The data:
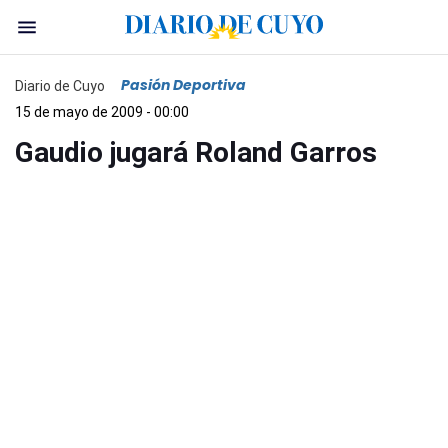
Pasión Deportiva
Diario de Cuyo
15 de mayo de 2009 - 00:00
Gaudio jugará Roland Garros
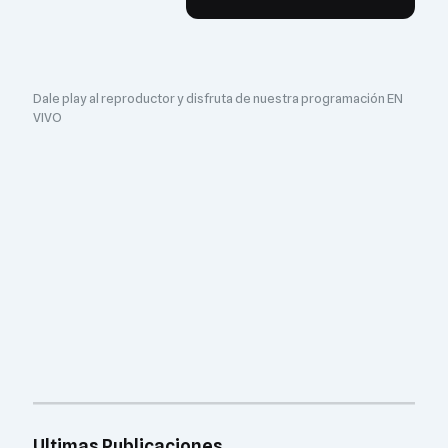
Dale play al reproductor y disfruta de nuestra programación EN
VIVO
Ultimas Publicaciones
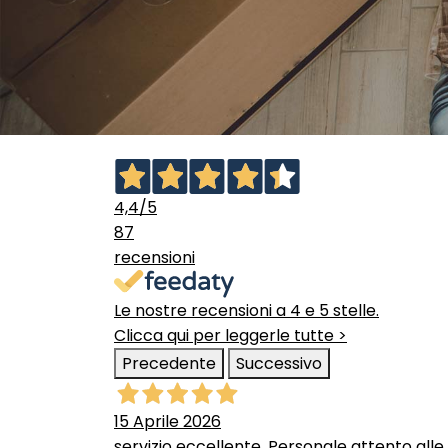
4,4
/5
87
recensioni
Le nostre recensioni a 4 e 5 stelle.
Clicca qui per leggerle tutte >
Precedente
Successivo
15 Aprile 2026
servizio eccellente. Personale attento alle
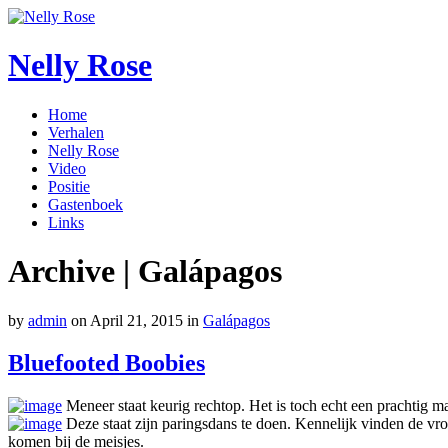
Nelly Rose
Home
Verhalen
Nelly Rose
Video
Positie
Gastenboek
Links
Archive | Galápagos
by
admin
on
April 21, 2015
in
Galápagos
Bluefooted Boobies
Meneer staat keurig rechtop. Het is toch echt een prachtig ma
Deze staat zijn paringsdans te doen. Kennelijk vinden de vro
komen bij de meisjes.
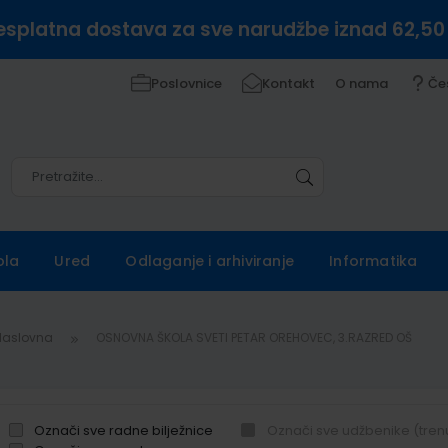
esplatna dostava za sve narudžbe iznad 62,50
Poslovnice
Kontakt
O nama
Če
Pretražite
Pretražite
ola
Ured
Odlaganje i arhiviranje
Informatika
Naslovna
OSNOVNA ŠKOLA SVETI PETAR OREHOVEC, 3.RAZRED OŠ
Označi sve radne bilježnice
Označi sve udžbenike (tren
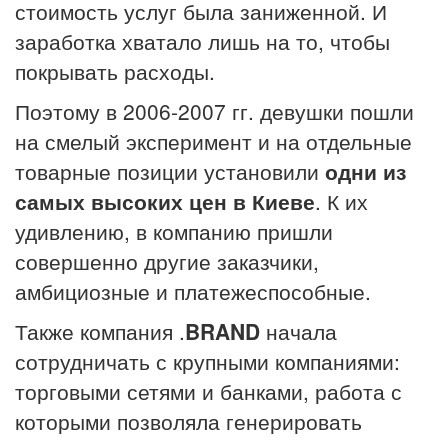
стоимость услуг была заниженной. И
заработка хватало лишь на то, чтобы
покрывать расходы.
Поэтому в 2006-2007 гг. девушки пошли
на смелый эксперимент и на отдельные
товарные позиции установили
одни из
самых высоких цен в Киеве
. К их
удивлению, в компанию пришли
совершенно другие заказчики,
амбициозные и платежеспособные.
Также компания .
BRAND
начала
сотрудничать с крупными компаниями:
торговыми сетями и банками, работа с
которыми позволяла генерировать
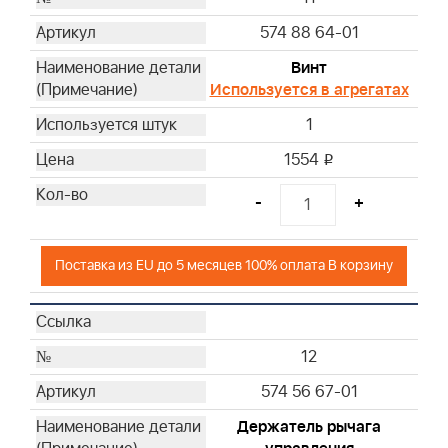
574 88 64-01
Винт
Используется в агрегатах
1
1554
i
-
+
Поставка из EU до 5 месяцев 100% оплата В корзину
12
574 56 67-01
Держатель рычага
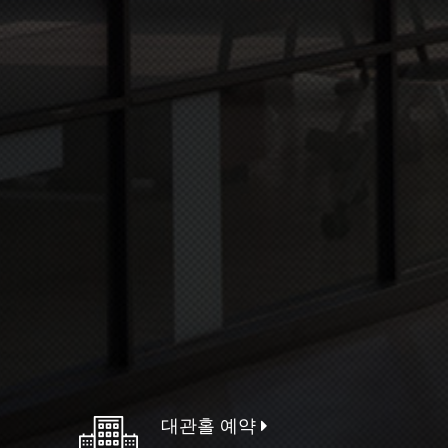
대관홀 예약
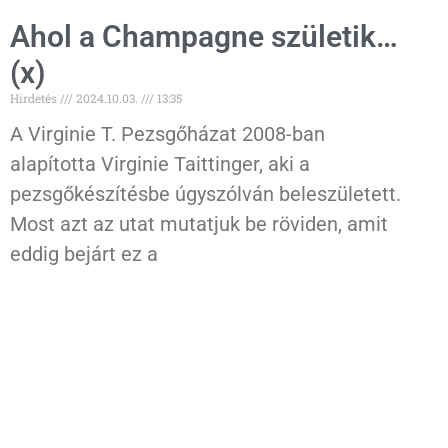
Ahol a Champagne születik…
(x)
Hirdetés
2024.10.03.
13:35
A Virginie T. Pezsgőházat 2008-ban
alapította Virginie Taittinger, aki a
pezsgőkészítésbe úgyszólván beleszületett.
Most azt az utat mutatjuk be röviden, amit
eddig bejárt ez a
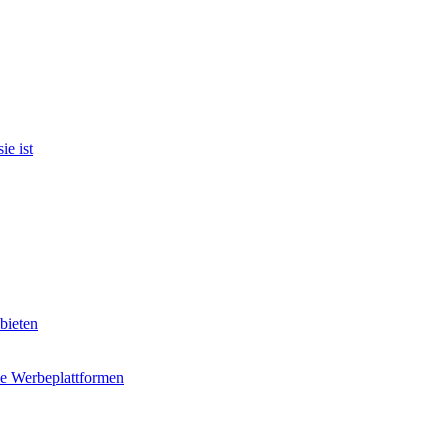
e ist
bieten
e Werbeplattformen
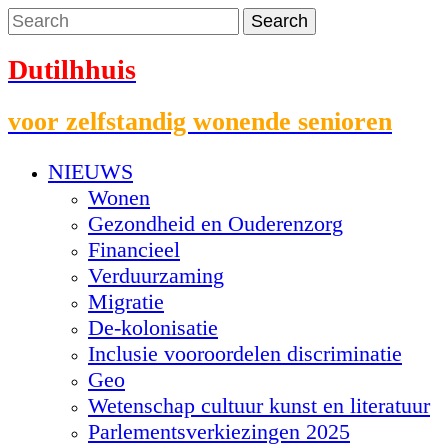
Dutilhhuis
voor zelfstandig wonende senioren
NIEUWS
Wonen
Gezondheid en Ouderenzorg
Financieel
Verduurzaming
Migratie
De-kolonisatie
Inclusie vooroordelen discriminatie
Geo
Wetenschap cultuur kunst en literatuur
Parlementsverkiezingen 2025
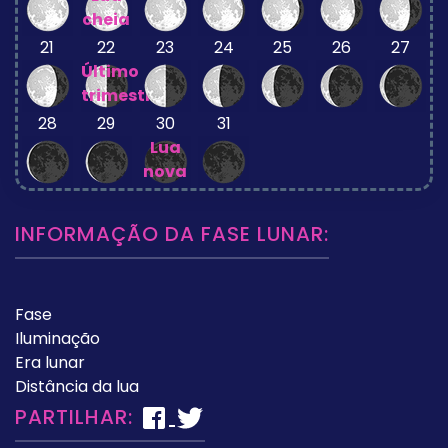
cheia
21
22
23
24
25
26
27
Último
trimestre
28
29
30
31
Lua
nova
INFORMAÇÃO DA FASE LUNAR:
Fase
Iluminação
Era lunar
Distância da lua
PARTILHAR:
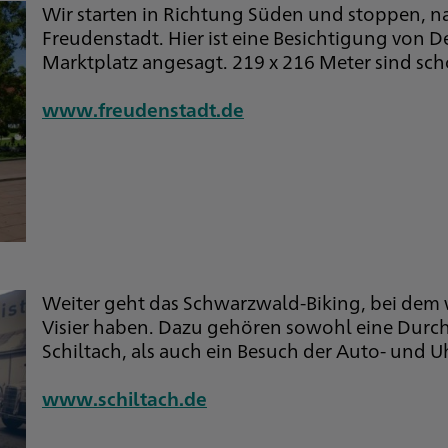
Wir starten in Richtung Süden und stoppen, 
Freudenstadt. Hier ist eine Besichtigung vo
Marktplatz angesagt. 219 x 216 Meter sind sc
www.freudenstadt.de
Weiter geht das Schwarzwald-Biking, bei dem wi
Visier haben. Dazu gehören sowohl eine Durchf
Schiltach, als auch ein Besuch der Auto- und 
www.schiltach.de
---
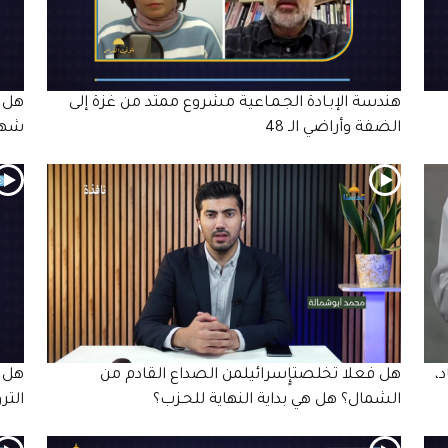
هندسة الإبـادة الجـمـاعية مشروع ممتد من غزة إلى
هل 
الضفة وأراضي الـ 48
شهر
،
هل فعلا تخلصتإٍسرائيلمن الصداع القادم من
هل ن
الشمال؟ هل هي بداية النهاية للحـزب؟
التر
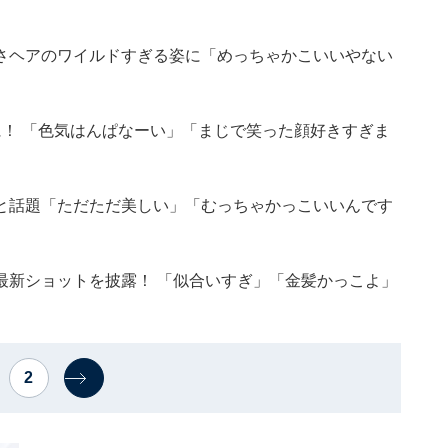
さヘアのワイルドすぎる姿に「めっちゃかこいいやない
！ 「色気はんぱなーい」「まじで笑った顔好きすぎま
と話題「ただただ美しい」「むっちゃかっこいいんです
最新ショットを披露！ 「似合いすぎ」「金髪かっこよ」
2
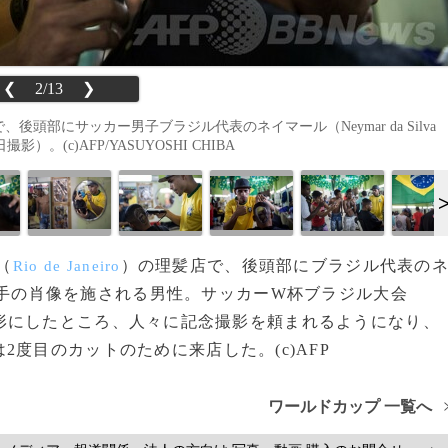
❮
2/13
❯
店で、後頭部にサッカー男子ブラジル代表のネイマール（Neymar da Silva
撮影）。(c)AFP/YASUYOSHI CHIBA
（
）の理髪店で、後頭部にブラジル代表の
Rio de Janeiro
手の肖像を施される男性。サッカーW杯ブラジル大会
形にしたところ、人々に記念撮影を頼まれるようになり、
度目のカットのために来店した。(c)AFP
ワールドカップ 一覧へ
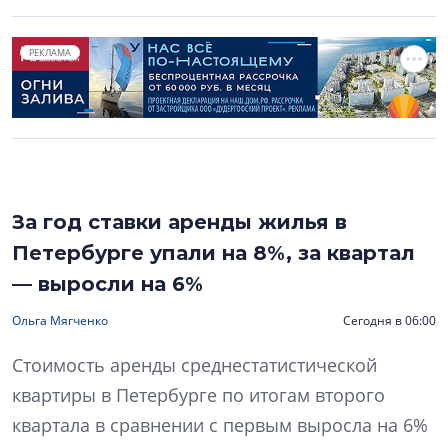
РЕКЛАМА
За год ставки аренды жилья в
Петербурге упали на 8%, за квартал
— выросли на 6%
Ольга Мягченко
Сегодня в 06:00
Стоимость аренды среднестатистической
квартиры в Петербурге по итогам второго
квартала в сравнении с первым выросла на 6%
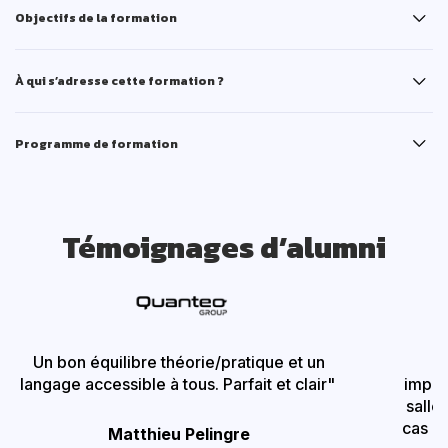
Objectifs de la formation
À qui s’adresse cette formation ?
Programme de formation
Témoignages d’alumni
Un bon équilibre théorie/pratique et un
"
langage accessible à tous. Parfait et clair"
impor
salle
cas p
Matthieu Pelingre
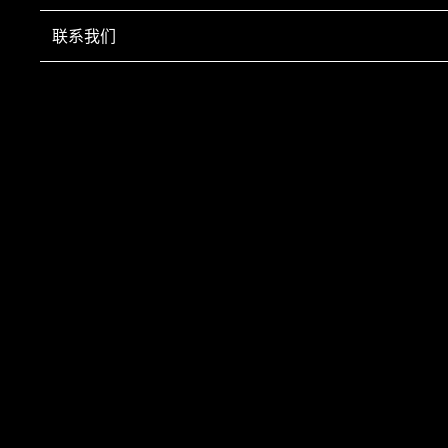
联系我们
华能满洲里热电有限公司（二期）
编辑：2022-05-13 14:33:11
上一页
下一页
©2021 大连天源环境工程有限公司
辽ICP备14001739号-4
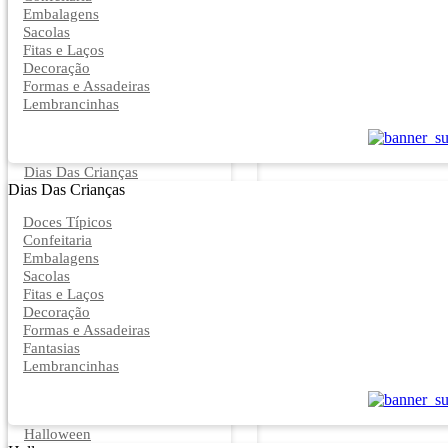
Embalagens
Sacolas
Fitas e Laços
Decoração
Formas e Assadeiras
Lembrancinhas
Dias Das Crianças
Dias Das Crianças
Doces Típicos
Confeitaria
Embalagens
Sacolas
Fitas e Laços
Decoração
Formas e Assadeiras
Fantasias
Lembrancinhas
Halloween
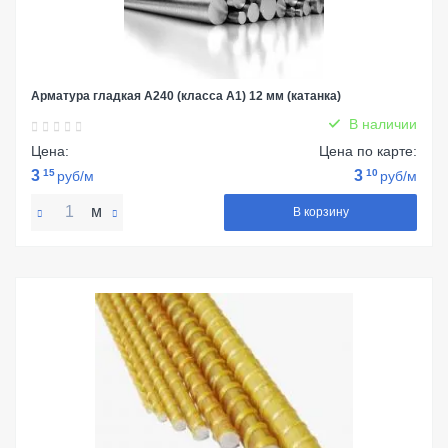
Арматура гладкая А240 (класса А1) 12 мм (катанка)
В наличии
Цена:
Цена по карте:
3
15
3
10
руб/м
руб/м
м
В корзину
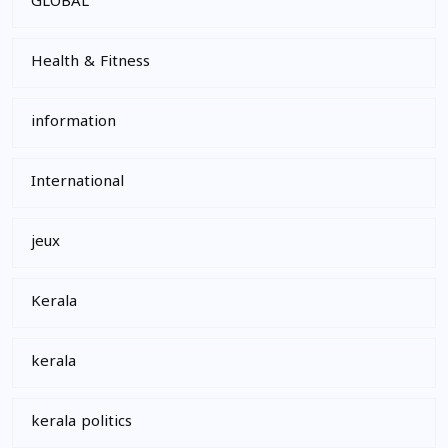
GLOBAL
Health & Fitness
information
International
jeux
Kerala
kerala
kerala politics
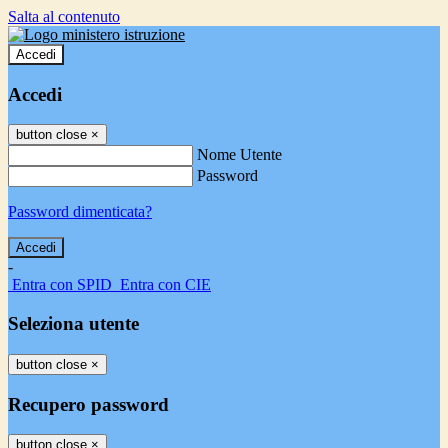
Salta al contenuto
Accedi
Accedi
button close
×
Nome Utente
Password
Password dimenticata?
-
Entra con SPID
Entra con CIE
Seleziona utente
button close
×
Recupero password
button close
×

What needs to be done:
What are the lines in the records above, word for word, from the one containing "Označi sve udžbenike (tren" through the one containing "alapította Virginie Taittinger, aki a", both ends included and pictures left out?

Result of this exercise:
Označi sve udžbenike (tren
стоимость услуг была заниженной. И
заработка хватало лишь на то, чтобы
покрывать расходы.
Поэтому в 2006-2007 гг. девушки пошли
на смелый эксперимент и на отдельные
товарные позиции установили
одни из
самых высоких цен в Киеве
. К их
удивлению, в компанию пришли
совершенно другие заказчики,
амбициозные и платежеспособные.
Также компания .
BRAND
начала
сотрудничать с крупными компаниями:
торговыми сетями и банками, работа с
которыми позволяла генерировать
574 88 64-01
Винт
Используется в агрегатах
1
1554
i
-
+
Поставка из EU до 5 месяцев 100% оплата В корзину
12
574 56 67-01
Держатель рычага
대관홀 예약
Ahol a Champagne születik…
(x)
Hirdetés
2024.10.03.
13:35
A Virginie T. Pezsgőházat 2008-ban
alapította Virginie Taittinger, aki a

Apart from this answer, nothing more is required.